President Trump’s latest mockery of the situation came on Monday when he posted a tweet, “What the hell is going on with Global Waming? Please come back fast, we need you!” (In line with frequent spelling mishaps on Twitter, Trump forgot to add the “r” in “warming,” so some people might agree that ‘waming’ does not exist.)
A global warming skeptic, Trump had made various statements against it, despite a widespread scientific consensus and “has often used the weather of the moment, rather than long-term changes in the climate” to voice his opinions.
In December 2017, President Trump wrote:
“In the East, it could be the COLDEST New Year’s Eve on record. Perhaps we could use a little bit of that good old Global Warming that our Country.”
Andrew Dessler, Texas A&M University professor, told the Post that he wasn’t sure what to make of the president’s global warming tweet, although it showed that Trump does not take global warming seriously.
Over the last few months, Trump tweeted about the cold weather and climate change on more than one occasion, as he wrote in a tweet in November 2018 that “brutal and extended cold blast could shatter ALL RECORDS - Whatever happened to Global Warming?”

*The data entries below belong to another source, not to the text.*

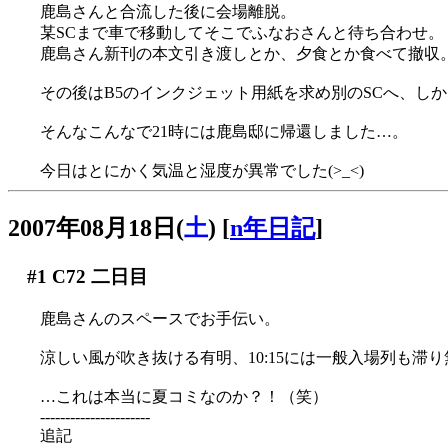
鹿島さんと合流した後に会場離脱。
某SCまで車で移動してそこでふなおさんと待ち合わせ。
鹿島さん新刊の本文引き渡しとか、夕食とか食べて撤収
その後はB5のインクジェット用紙を求め別のSCへ、しかし見
そんなこんなで21時には鹿島邸に帰還しました…。
今日はとにかく気温と湿度が異常でした(>_<)
2007年08月18日(
土
)
[
n年日記
]
#1
C72 二日目
鹿島さんのスペースでお手伝い。
涼しい風が吹き抜ける有明、10:15には一般入場列も滞り
…これは本当に夏コミなのか？！（笑）
----------------------
追記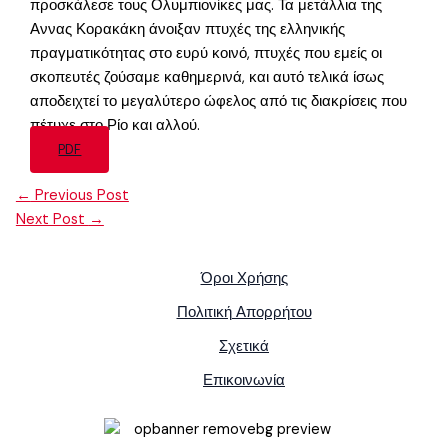
προσκάλεσε τους Ολυμπιονίκες μας. Τα μετάλλια της
Αννας Κορακάκη άνοιξαν πτυχές της ελληνικής
πραγματικότητας στο ευρύ κοινό, πτυχές που εμείς οι
σκοπευτές ζούσαμε καθημερινά, και αυτό τελικά ίσως
αποδειχτεί το μεγαλύτερο ώφελος από τις διακρίσεις που
πέτυχε στο Ρίο και αλλού.
PDF
←
Previous Post
Next Post
→
Όροι Χρήσης
Πολιτική Απορρήτου
Σχετικά
Επικοινωνία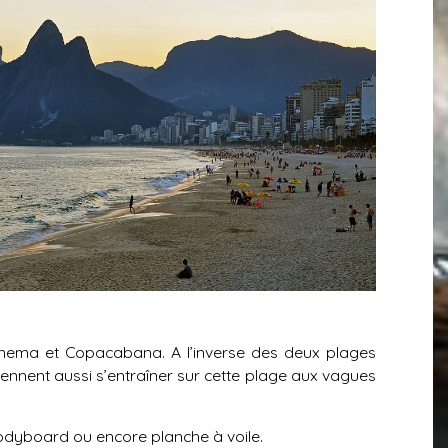
 Ipanema et Copacabana. A l’inverse des deux plages
iennent aussi s’entraîner sur cette plage aux vagues
 bodyboard ou encore planche à voile.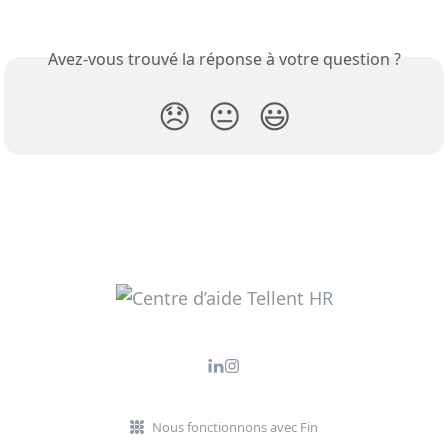
Avez-vous trouvé la réponse à votre question ?
😞
😐
😃
Nous fonctionnons avec Fin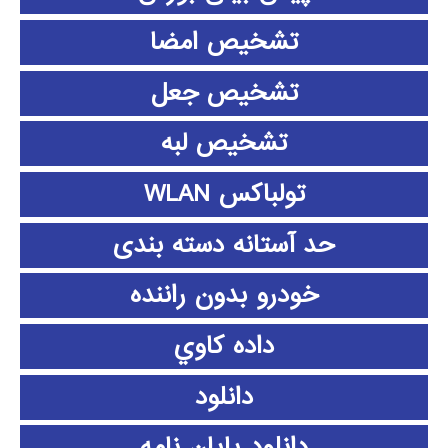
تشخیص امضا
تشخیص جعل
تشخیص لبه
تولباکس WLAN
حد آستانه دسته بندی
خودرو بدون راننده
داده كاوي
دانلود
دانلود پايان نامه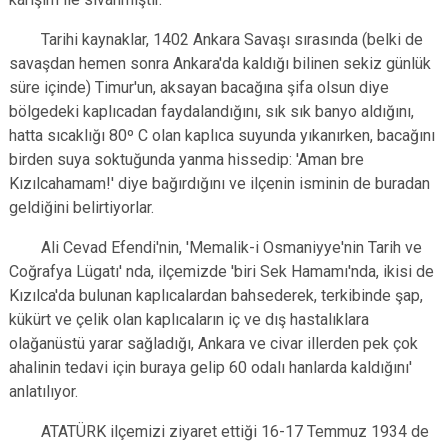
Evren
Yenimahalle
Tarihi kaynaklar, 1402 Ankara Savaşı sırasında (belki de
Gölbaşı
Pursaklar
savaşdan hemen sonra Ankara'da kaldığı bilinen sekiz günlük
Güdül
süre içinde) Timur'un, aksayan bacağına şifa olsun diye
bölgedeki kaplıcadan faydalandığını, sık sık banyo aldığını,
hatta sıcaklığı 80º C olan kaplıca suyunda yıkanırken, bacağını
birden suya soktuğunda yanma hissedip: 'Aman bre
Kızılcahamam!' diye bağırdığını ve ilçenin isminin de buradan
geldiğini belirtiyorlar.
Ali Cevad Efendi'nin, 'Memalik-i Osmaniyye'nin Tarih ve
Coğrafya Lügatı' nda, ilçemizde 'biri Sek Hamamı'nda, ikisi de
Kızılca'da bulunan kaplıcalardan bahsederek, terkibinde şap,
kükürt ve çelik olan kaplıcaların iç ve dış hastalıklara
olağanüstü yarar sağladığı, Ankara ve civar illerden pek çok
ahalinin tedavi için buraya gelip 60 odalı hanlarda kaldığını'
anlatılıyor.
ATATÜRK ilçemizi ziyaret ettiği 16-17 Temmuz 1934 de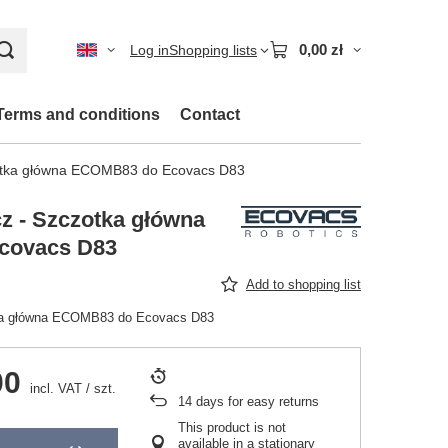
0,00 zł
Log in
Shopping lists
Terms and conditions
Contact
otka główna ECOMB83 do Ecovacs D83
z - Szczotka główna
covacs D83
Add to shopping list
ka główna ECOMB83 do Ecovacs D83
00
incl. VAT
/
szt.
14
days for easy returns
This product is not
available in a stationary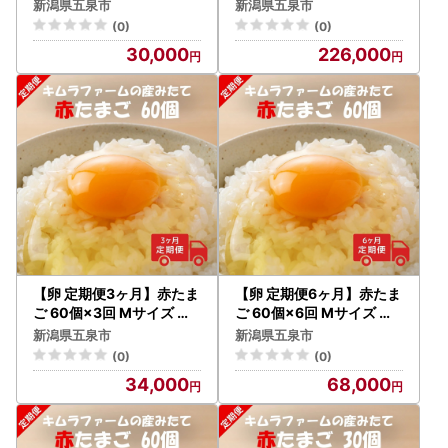
みたて キムラファーム | 新
みたて キムラファーム | 新
新潟県五泉市
新潟県五泉市
潟県 五泉市 たまご 玉子 鶏
潟県 五泉市 たまご 玉子 鶏
(0)
(0)
卵 定期便
卵 定期便
30,000
226,000
【卵 定期便3ヶ月】赤たま
【卵 定期便6ヶ月】赤たま
ご 60個×3回 Mサイズ 産
ご 60個×6回 Mサイズ 産
みたて キムラファーム | 新
みたて キムラファーム | 新
新潟県五泉市
新潟県五泉市
潟県 五泉市 たまご 玉子 鶏
潟県 五泉市 たまご 玉子 鶏
(0)
(0)
卵 定期便
卵 定期便
34,000
68,000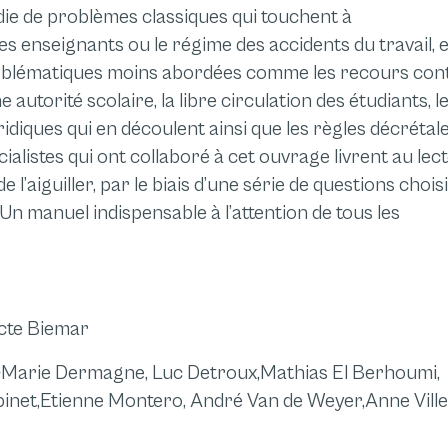
ie de problèmes classiques qui touchent à
es enseignants ou le régime des accidents du travail, e
problématiques moins abordées comme les recours con
 autorité scolaire, la libre circulation des étudiants, l
uridiques qui en découlent ainsi que les règles décrétal
cialistes qui ont collaboré à cet ouvrage livrent au lec
de l’aiguiller, par le biais d’une série de questions choisi
Un manuel indispensable à l’attention de tous les
icte Biemar
Marie Dermagne, Luc Detroux,
Mathias El Berhoumi,
inet,
Etienne Montero, André Van de Weyer,
Anne Vill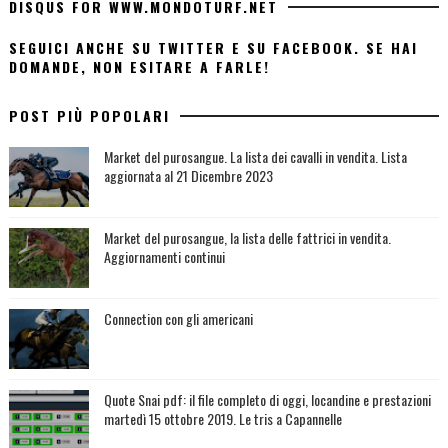
DISQUS FOR WWW.MONDOTURF.NET
SEGUICI ANCHE SU TWITTER E SU FACEBOOK. SE HAI
DOMANDE, NON ESITARE A FARLE!
POST PIÙ POPOLARI
Market del purosangue. La lista dei cavalli in vendita. Lista
aggiornata al 21 Dicembre 2023
Market del purosangue, la lista delle fattrici in vendita.
Aggiornamenti continui
Connection con gli americani
Quote Snai pdf: il file completo di oggi, locandine e prestazioni
martedì 15 ottobre 2019. Le tris a Capannelle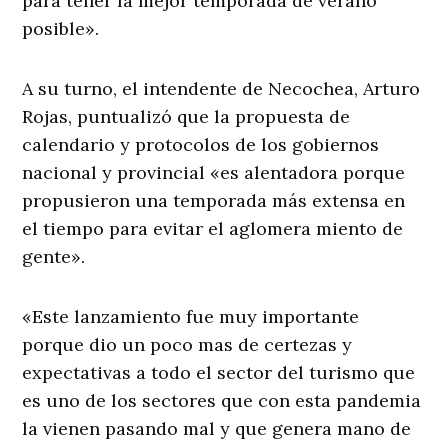
para tener la mejor temporada de verano
posible».
A su turno, el intendente de Necochea, Arturo
Rojas, puntualizó que la propuesta de
calendario y protocolos de los gobiernos
nacional y provincial «es alentadora porque
propusieron una temporada más extensa en
el tiempo para evitar el aglomera miento de
gente».
«Este lanzamiento fue muy importante
porque dio un poco mas de certezas y
expectativas a todo el sector del turismo que
es uno de los sectores que con esta pandemia
la vienen pasando mal y que genera mano de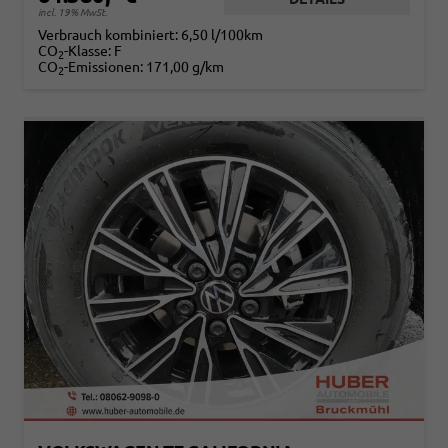
incl. 19% MwSt.
Verbrauch kombiniert:
6,50 l/100km
CO
-Klasse:
F
2
CO
-Emissionen:
171,00 g/km
2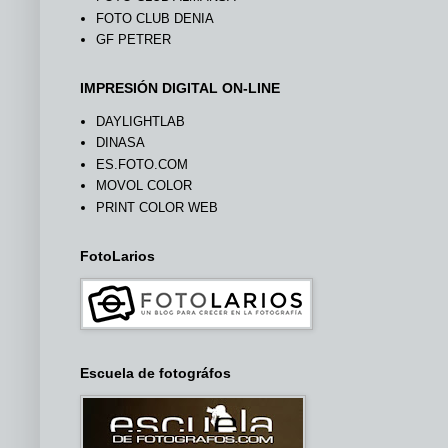
FOTO CLUB DENIA
GF PETRER
IMPRESIÓN DIGITAL ON-LINE
DAYLIGHTLAB
DINASA
ES.FOTO.COM
MOVOL COLOR
PRINT COLOR WEB
FotoLarios
Escuela de fotográfos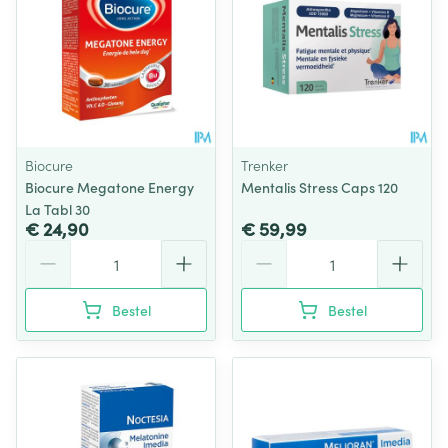
Biocure
Trenker
Biocure Megatone Energy
Mentalis Stress Caps 120
La Tabl 30
€ 24,90
€ 59,99
Aantal
Aantal
Bestel
Bestel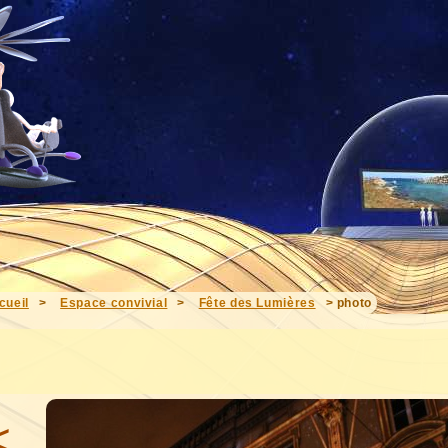
cueil
>
Espace convivial
>
Fête des Lumières
> photo
<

However, weather and long-term climate change are two separate things, and therefore cold weather is in no way proof that climate change does not exist.
In relation to the matter, Scientific American wrote that differentiation needs to be made between weather and climate, and added:
“The NOAA defines climate as the average of weather over at least a 30-year period. So periodic aberrations—like the harsh winter storms ravaging the Southeast and other parts of the country this winter—do not call the science of human-induced global warming into question.”
Last year was the warmest year on record for earth’s bodies of water, as reported by Insider. Experts found that oceans are warming up 40% faster than it has in the past, consequently, the Antarctic Ice Sheet is melting six times faster than it had during the 1980s.
Adding on to these findings, Forbes reported that these melting ice sheet had caused a rise in average surface temperature of the earth and it's sea levels, which has risen in average with about four inches. The continuation of the rising sea levels can result in the loss of coastlines and islands, not to mention the effect it will have on the ecosystems as a whole.